Pictures in the records below are skipped; the rest is copied exactly.
___ MATERIAL PROVIDED
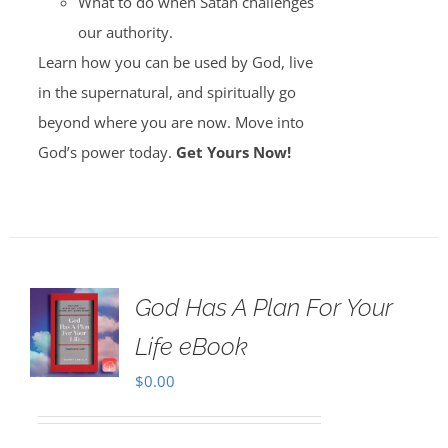
What to do when Satan challenges
our authority.
Learn how you can be used by God, live
in the supernatural, and spiritually go
beyond where you are now. Move into
God’s power today.
Get Yours Now!
God Has A Plan For Your
Life eBook
$
0.00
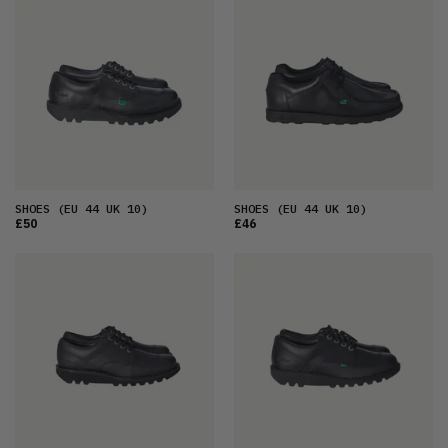
FEATURED
LATEST
OLDEST
PRICE (LOW)
PRICE (HIGH)
ALPHABETICAL
SHOES
(EU 44 UK 10)
SHOES
(EU 44 UK 10)
£50
£46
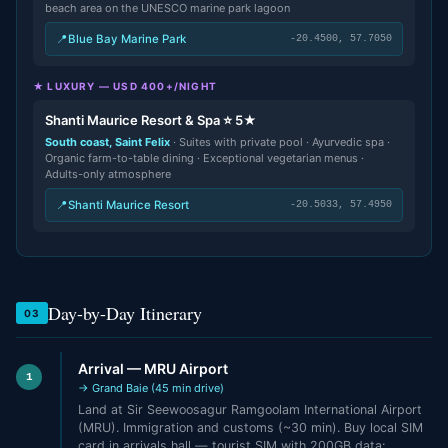
beach area on the UNESCO marine park lagoon
📍
Blue Bay Marine Park
-20.4500, 57.7050
★ LUXURY — USD 400+/NIGHT
Shanti Maurice Resort & Spa ⭐ 5★
South coast, Saint Felix
· Suites with private pool · Ayurvedic spa ·
Organic farm-to-table dining · Exceptional vegetarian menus ·
Adults-only atmosphere
📍
Shanti Maurice Resort
-20.5033, 57.4950
Day-by-Day Itinerary
03
Arrival — MRU Airport
1
→ Grand Baie (45 min drive)
Land at Sir Seewoosagur Ramgoolam International Airport
(MRU). Immigration and customs (~30 min). Buy local SIM
card in arrivals hall — tourist SIM with 200GB data:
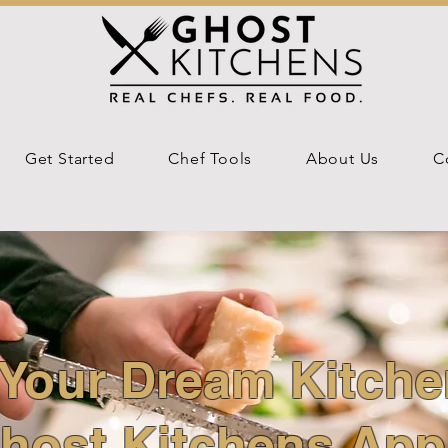
Get Started
Chef Tools
About Us
C
Your Dream Kitche
host Kitchens App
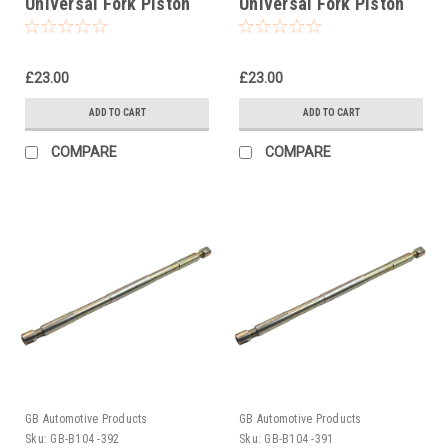
Universal Fork Piston
Universal Fork Piston
Rod Pull Up Tool
Rod Pull Up Tool
£23.00
£23.00
ADD TO CART
ADD TO CART
COMPARE
COMPARE
GB Automotive Products
GB Automotive Products
Sku:
GB-B104 -392
Sku:
GB-B104 -391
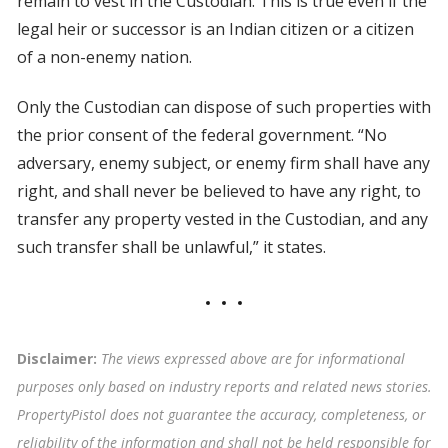
remain to vest in the Custodian. This is true even if the
legal heir or successor is an Indian citizen or a citizen
of a non-enemy nation.
Only the Custodian can dispose of such properties with
the prior consent of the federal government. “No
adversary, enemy subject, or enemy firm shall have any
right, and shall never be believed to have any right, to
transfer any property vested in the Custodian, and any
such transfer shall be unlawful,” it states.
Disclaimer:
The views expressed above are for informational
purposes only based on industry reports and related news stories.
PropertyPistol does not guarantee the accuracy, completeness, or
reliability of the information and shall not be held responsible for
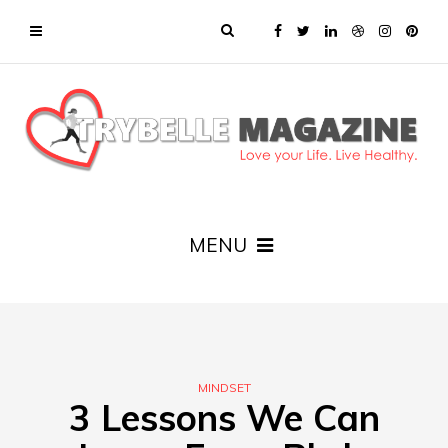
MENU
MINDSET
3 Lessons We Can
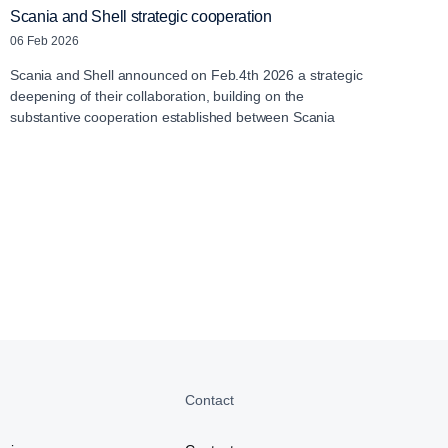
Scania and Shell strategic cooperation
06 Feb 2026
Scania and Shell announced on Feb.4th 2026 a strategic
deepening of their collaboration, building on the
substantive cooperation established between Scania
Contact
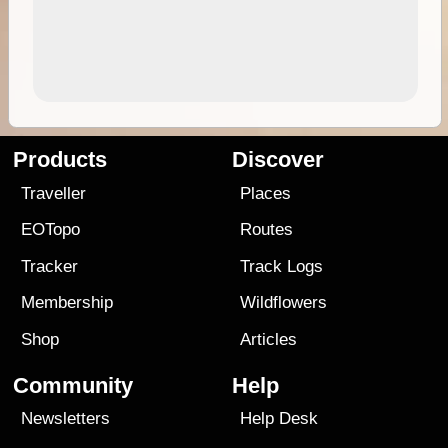
Products
Discover
Traveller
Places
EOTopo
Routes
Tracker
Track Logs
Membership
Wildflowers
Shop
Articles
Community
Help
Newsletters
Help Desk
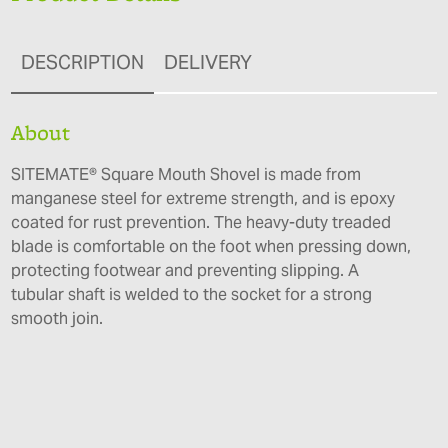
DESCRIPTION
DELIVERY
About
SITEMATE® Square Mouth Shovel is made from
manganese steel for extreme strength, and is epoxy
coated for rust prevention. The heavy-duty treaded
blade is comfortable on the foot when pressing down,
protecting footwear and preventing slipping. A
tubular shaft is welded to the socket for a strong
smooth join.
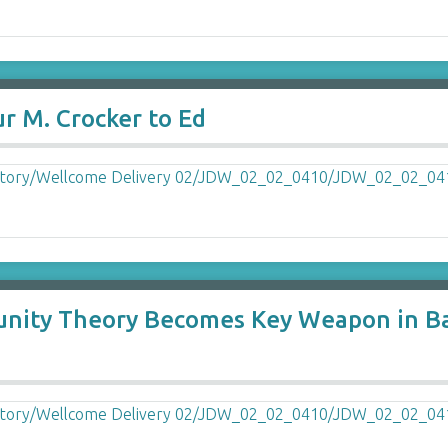
r M. Crocker to Ed
nity Theory Becomes Key Weapon in Batt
______
OUTPUT OF THE TASK ▸
What to do when Satan challenges
our authority.
Learn how you can be used by God, live
in the supernatural, and spiritually go
beyond where you are now. Move into
God’s power today.
Get Yours Now!
God Has A Plan For Your
Life eBook
$
0.00
FEATURED
LATEST
OLDEST
PRICE (LOW)
PRICE (HIGH)
ALPHABETICAL
SHOES
(EU 44 UK 10)
SHOES
(EU 44 UK 10)
£50
£46
beach area on the UNESCO marine park lagoon
📍
Blue Bay Marine Park
-20.4500, 57.7050
★ LUXURY — USD 400+/NIGHT
Shanti Maurice Resort & Spa ⭐ 5★
South coast, Saint Felix
· Suites with private pool · Ayurvedic spa ·
Organic farm-to-table dining · Exceptional vegetarian menus ·
Adults-only atmosphere
📍
Shanti Maurice Resort
-20.5033, 57.4950
Day-by-Day Itinerary
03
Arrival — MRU Airport
1
→ Grand Baie (45 min drive)
Land at Sir Seewoosagur Ramgoolam International Airport
(MRU). Immigration and customs (~30 min). Buy local SIM
card in arrivals hall — tourist SIM with 200GB data:
Get Started
Chef Tools
About Us
C
Your Dream Kitche
host Kitchens App
Universal Fork Piston
Universal Fork Piston
Rod Pull Up Tool
Rod Pull Up Tool
£23.00
£23.00
ADD TO CART
ADD TO CART
COMPARE
COMPARE
GB Automotive Products
GB Automotive Products
Sku:
GB-B104 -392
Sku:
GB-B104 -391
remain to vest in the Custodian. This is true even if the
legal heir or successor is an Indian citizen or a citizen
of a non-enemy nation.
Only the Custodian can dispose of such properties with
the prior consent of the federal government. “No
adversary, enemy subject, or enemy firm shall have any
right, and shall never be believed to have any right, to
transfer any property vested in the Custodian, and any
such transfer shall be unlawful,” it states.
Disclaimer:
The views expressed above are for informational
purposes only based on industry reports and related news stories.
PropertyPistol does not guarantee the accuracy, completeness, or
reliability of the information and shall not be held responsible for
MENU
MINDSET
3 Lessons We Can
Scania and Shell strategic cooperation
06 Feb 2026
Scania and Shell announced on Feb.4th 2026 a strategic
deepening of their collaboration, building on the
substantive cooperation established between Scania
Contact
Products
Discover
Traveller
Places
EOTopo
Routes
Tracker
Track Logs
Membership
Wildflowers
Shop
Articles
Community
Help
Newsletters
Help Desk
DESCRIPTION
DELIVERY
About
SITEMATE® Square Mouth Shovel is made from
manganese steel for extreme strength, and is epoxy
coated for rust prevention. The heavy-duty treaded
blade is comfortable on the foot when pressing down,
protecting footwear and preventing slipping. A
tubular shaft is welded to the socket for a strong
smooth join.
r M. Crocker to Ed
nity Theory Becomes Key Weapon in Batt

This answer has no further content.